▸ Your objective
In the listing below, count the lines containing the string "PEARL" and state only the number.

▸ Records provided

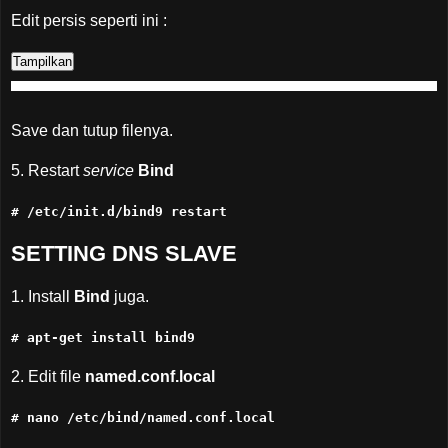
Edit persis seperti ini :
Save dan tutup filenya.
5. Restart
service
Bind
# /etc/init.d/bind9 restart
SETTING DNS SLAVE
1. Install
Bind
juga.
# apt-get install bind9
2. Edit file
named.conf.local
# nano /etc/bind/named.conf.local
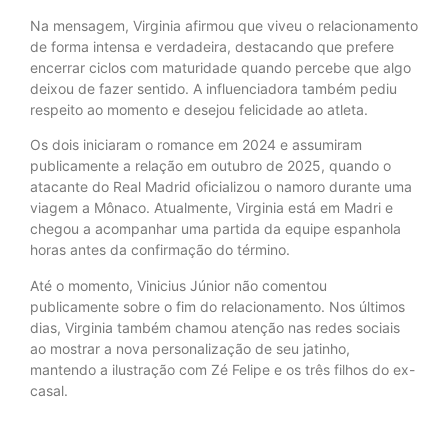
Na mensagem, Virginia afirmou que viveu o relacionamento
de forma intensa e verdadeira, destacando que prefere
encerrar ciclos com maturidade quando percebe que algo
deixou de fazer sentido. A influenciadora também pediu
respeito ao momento e desejou felicidade ao atleta.
Os dois iniciaram o romance em 2024 e assumiram
publicamente a relação em outubro de 2025, quando o
atacante do Real Madrid oficializou o namoro durante uma
viagem a Mônaco. Atualmente, Virginia está em Madri e
chegou a acompanhar uma partida da equipe espanhola
horas antes da confirmação do término.
Até o momento, Vinicius Júnior não comentou
publicamente sobre o fim do relacionamento. Nos últimos
dias, Virginia também chamou atenção nas redes sociais
ao mostrar a nova personalização de seu jatinho,
mantendo a ilustração com Zé Felipe e os três filhos do ex-
casal.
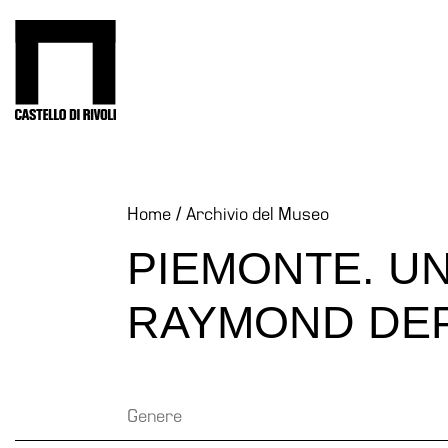
Salta
al
Castello di Rivoli - Vai all'homepage
contenuto
Programmi
Mostre
Eventi
Home
/
Archivio del Museo
Archivi
PIEMONTE. UN
del
Museo
RAYMOND DE
Cosmo
Digitale
Collezione
Accessibilità
Genere
Educazione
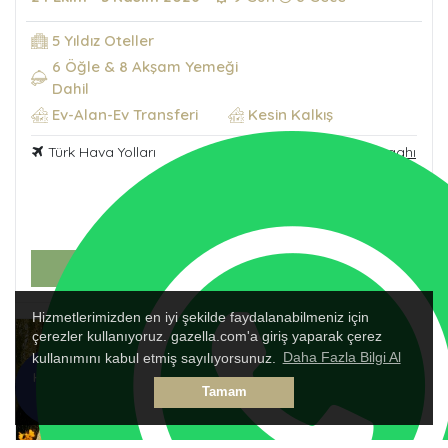
5 Yıldız Oteller
6 Öğle & 8 Akşam Yemeği
Dahil
Ev-Alan-Ev Transferi
Kesin Kalkış
Türk Hava Yolları
Tur Güzergahı
5.190
USD
252.408
TL
'den başlayan fiyatlarla
TURU İNCELE
Hizmetlerimizden en iyi şekilde faydalanabilmeniz için
çerezler kullanıyoruz. gazella.com'a giriş yaparak çerez
kullanımını kabul etmiş sayılıyorsunuz.
Daha Fazla Bilgi Al
HEMEN
TALEP
Tamam
ARA
FORMU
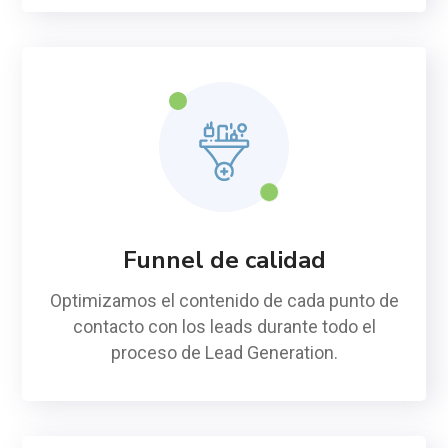
Funnel de calidad
Optimizamos el contenido de cada punto de
contacto con los leads durante todo el
proceso de Lead Generation.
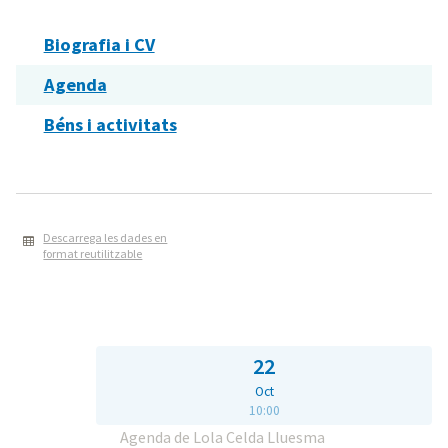
Biografia i CV
Agenda
Béns i activitats
Descarrega les dades en
format reutilitzable
22
Oct
10:00
Agenda de Lola Celda Lluesma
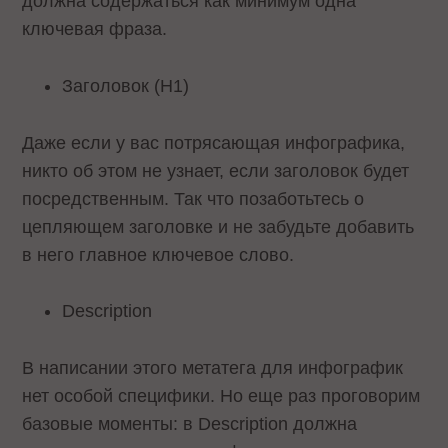
должна содержаться как минимум одна
ключевая фраза.
Заголовок (H1)
Даже если у вас потрясающая инфографика,
никто об этом не узнает, если заголовок будет
посредственным. Так что позаботьтесь о
цепляющем заголовке и не забудьте добавить
в него главное ключевое слово.
Description
В написании этого метатега для инфографик
нет особой специфики. Но еще раз проговорим
базовые моменты: в Description должна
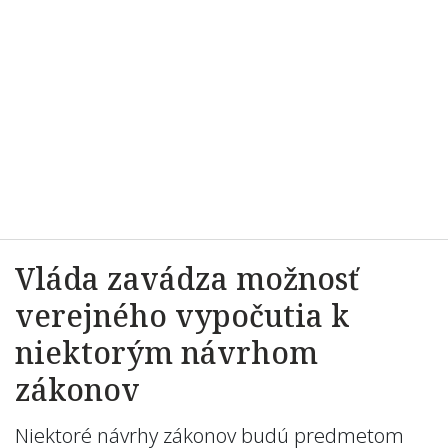
Vláda zavádza možnosť
verejného vypočutia k
niektorým návrhom
zákonov
Niektoré návrhy zákonov budú predmetom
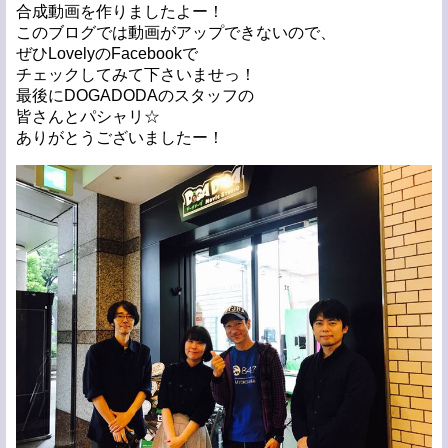
合成動画を作りましたよー！
このブログでは動画がアップできないので、
ぜひLovelyのFacebookで
チェックしてみて下さいませっ！
最後にDOGADODAのスタッフの
皆さんとパシャリ☆
ありがとうございましたー！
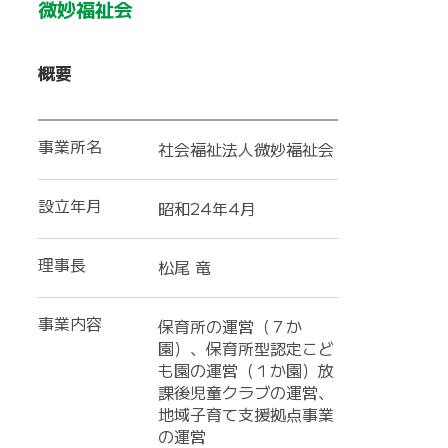
微妙福祉会
概要
事業所名
社会福祉法人微妙福祉会
設立年月
昭和24年4月
理事長
松尾 竜
事業内容
保育所の運営（７か
園）、保育所型認定こど
も園の運営（１か園）放
課後児童クラブの運営、
地域子育て支援拠点事業
の運営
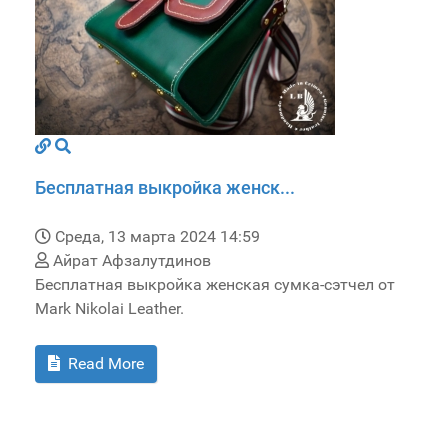
Бесплатная выкройка женск...
Среда, 13 марта 2024 14:59
Айрат Афзалутдинов
Бесплатная выкройка женская сумка-сэтчел от
Mark Nikolai Leather.
Read More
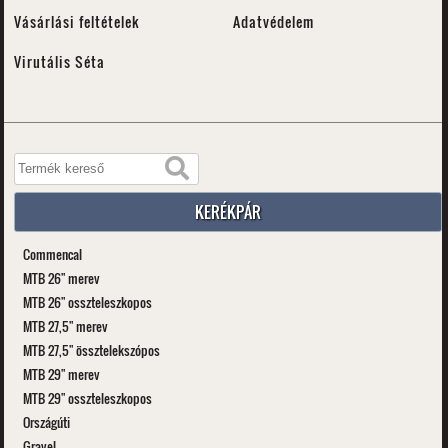
Vásárlási feltételek
Adatvédelem
Virutális Séta
KERÉKPÁR
Commencal
MTB 26" merev
MTB 26" osszteleszkopos
MTB 27,5" merev
MTB 27,5" össztelekszópos
MTB 29" merev
MTB 29" osszteleszkopos
Országúti
Gravel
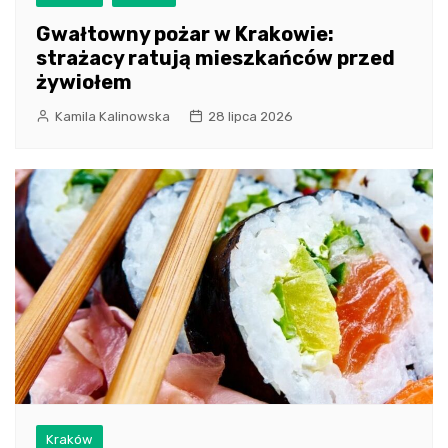
Gwałtowny pożar w Krakowie:
strażacy ratują mieszkańców przed
żywiołem
Kamila Kalinowska
28 lipca 2026
Kraków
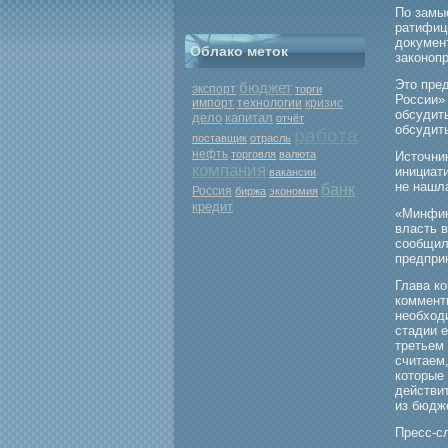
По замы
ратифиц
документ
Облако меток
законопр
Это пре
бюджет
экспорт
торги
России»
кризис
импорт
технологии
обсудит
дело
капитал
отчёт
обсудит
работа
поставщик
отрасль
нефть
торговля
валюта
Источник
компания
инициат
вакансии
не нашл
банк
Россия
биржа
экономия
кредит
«Минфин
власть 
сообщил
предпри
Глава к
комменти
необход
стадии 
третьем
считаем
которые
действи
из бюдж
Пресс-с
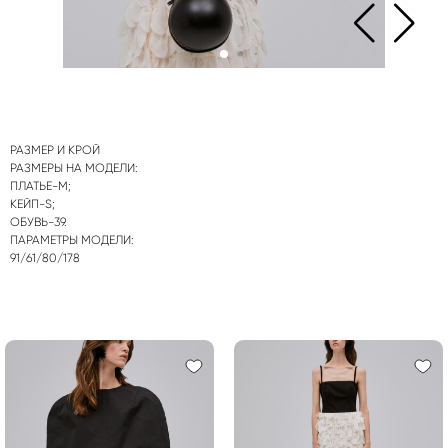
РАЗМЕР И КРОЙ
РАЗМЕРЫ НА МОДЕЛИ:
ПЛАТЬЕ-M;
КЕЙП-S;
ОБУВЬ-39.
ПАРАМЕТРЫ МОДЕЛИ:
91/61/80/178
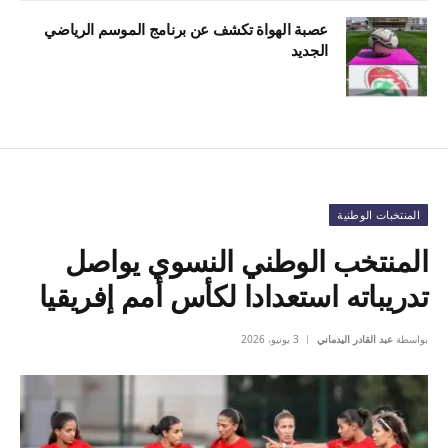
عصبة الهواة تكشف عن برنامج الموسم الرياضي
الجديد
المنتخبات الوطنية
المنتخب الوطني النسوي يواصل
تدريباته استعدادا لكأس أمم إفريقيا
بواسطة
عبد القادر اليدماني
3 يونيو، 2026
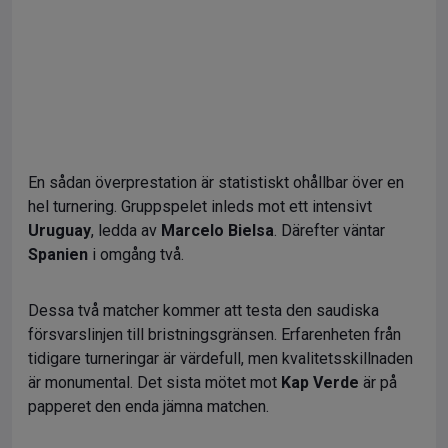
En sådan överprestation är statistiskt ohållbar över en
hel turnering. Gruppspelet inleds mot ett intensivt
Uruguay
, ledda av
Marcelo Bielsa
. Därefter väntar
Spanien
i omgång två.
Dessa två matcher kommer att testa den saudiska
försvarslinjen till bristningsgränsen. Erfarenheten från
tidigare turneringar är värdefull, men kvalitetsskillnaden
är monumental. Det sista mötet mot
Kap Verde
är på
papperet den enda jämna matchen.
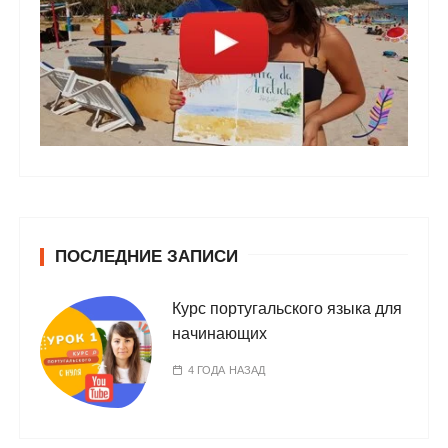
ПОСЛЕДНИЕ ЗАПИСИ
Курс португальского языка для
начинающих
4 ГОДА НАЗАД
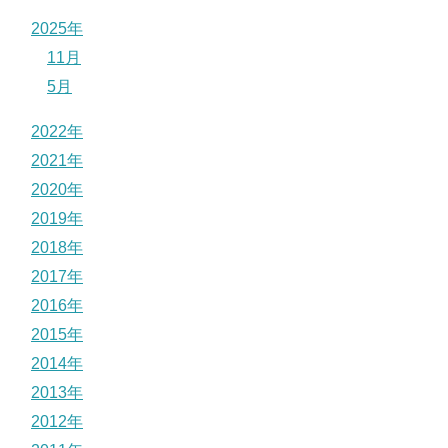
2025年
11月
5月
2022年
2021年
2020年
2019年
2018年
2017年
2016年
2015年
2014年
2013年
2012年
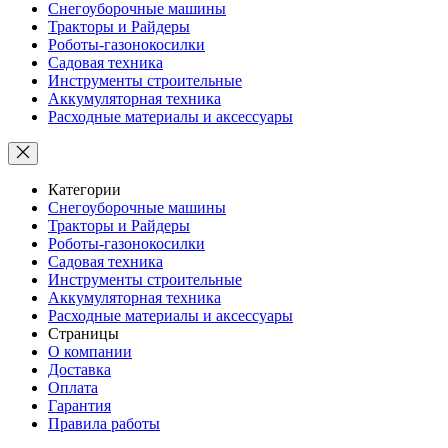
Снегоуборочные машины
Тракторы и Райдеры
Роботы-газонокосилки
Садовая техника
Инструменты строительные
Аккумуляторная техника
Расходные материалы и аксессуары
Категории
Снегоуборочные машины
Тракторы и Райдеры
Роботы-газонокосилки
Садовая техника
Инструменты строительные
Аккумуляторная техника
Расходные материалы и аксессуары
Страницы
О компании
Доставка
Оплата
Гарантия
Правила работы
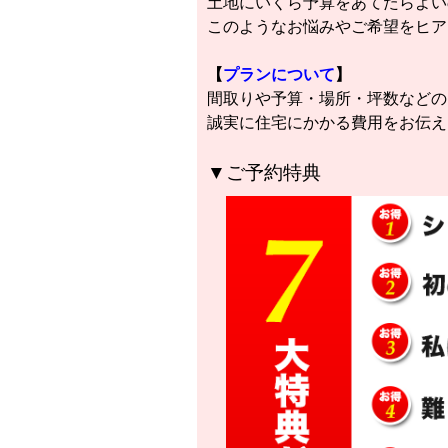
土地にいくら予算をあてたらよい
このようなお悩みやご希望をヒア
【
プランについて
】
間取りや予算・場所・坪数などの
誠実に住宅にかかる費用をお伝え
▼ご予約特典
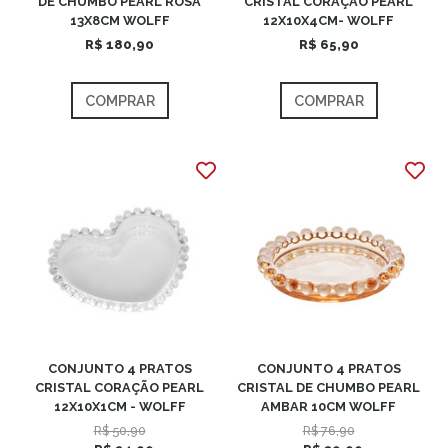
DE CHUMBO PEARL ROSA
CRISTAL CORAÇÃO PEARL
13X8CM WOLFF
12X10X4CM- WOLFF
R$ 180,90
R$ 65,90
COMPRAR
COMPRAR
CONJUNTO 4 PRATOS
CONJUNTO 4 PRATOS
CRISTAL CORAÇÃO PEARL
CRISTAL DE CHUMBO PEARL
12X10X1CM - WOLFF
AMBAR 10CM WOLFF
R$ 50,90
R$ 76,90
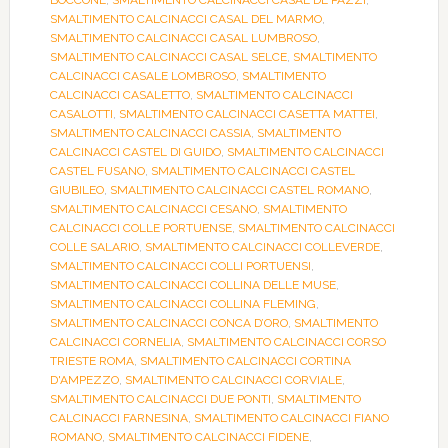
BOCCONE
,
SMALTIMENTO CALCINACCI CASAL DE PAZZI
,
SMALTIMENTO CALCINACCI CASAL DEL MARMO
,
SMALTIMENTO CALCINACCI CASAL LUMBROSO
,
SMALTIMENTO CALCINACCI CASAL SELCE
,
SMALTIMENTO
CALCINACCI CASALE LOMBROSO
,
SMALTIMENTO
CALCINACCI CASALETTO
,
SMALTIMENTO CALCINACCI
CASALOTTI
,
SMALTIMENTO CALCINACCI CASETTA MATTEI
,
SMALTIMENTO CALCINACCI CASSIA
,
SMALTIMENTO
CALCINACCI CASTEL DI GUIDO
,
SMALTIMENTO CALCINACCI
CASTEL FUSANO
,
SMALTIMENTO CALCINACCI CASTEL
GIUBILEO
,
SMALTIMENTO CALCINACCI CASTEL ROMANO
,
SMALTIMENTO CALCINACCI CESANO
,
SMALTIMENTO
CALCINACCI COLLE PORTUENSE
,
SMALTIMENTO CALCINACCI
COLLE SALARIO
,
SMALTIMENTO CALCINACCI COLLEVERDE
,
SMALTIMENTO CALCINACCI COLLI PORTUENSI
,
SMALTIMENTO CALCINACCI COLLINA DELLE MUSE
,
SMALTIMENTO CALCINACCI COLLINA FLEMING
,
SMALTIMENTO CALCINACCI CONCA D’ORO
,
SMALTIMENTO
CALCINACCI CORNELIA
,
SMALTIMENTO CALCINACCI CORSO
TRIESTE ROMA
,
SMALTIMENTO CALCINACCI CORTINA
D'AMPEZZO
,
SMALTIMENTO CALCINACCI CORVIALE
,
SMALTIMENTO CALCINACCI DUE PONTI
,
SMALTIMENTO
CALCINACCI FARNESINA
,
SMALTIMENTO CALCINACCI FIANO
ROMANO
,
SMALTIMENTO CALCINACCI FIDENE
,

▸ Completed task
4